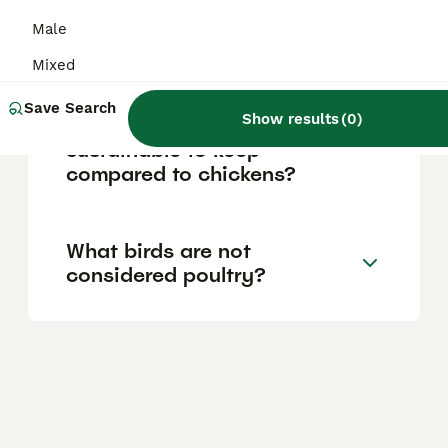
Male
Why do farmers keep geese?
Mixed
Save Search
Show results
(
0
)
Are geese easier or more
sustainable to keep
compared to chickens?
What birds are not
considered poultry?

EXERCISE DESCRIPTION — Return the listing verbatim, pictures omitted.

RESPONSE BOX —
Male
Why do farmers keep geese?
Mixed
Save Search
Show results
(
0
)
Are geese easier or more
sustainable to keep
compared to chickens?
What birds are not
considered poultry?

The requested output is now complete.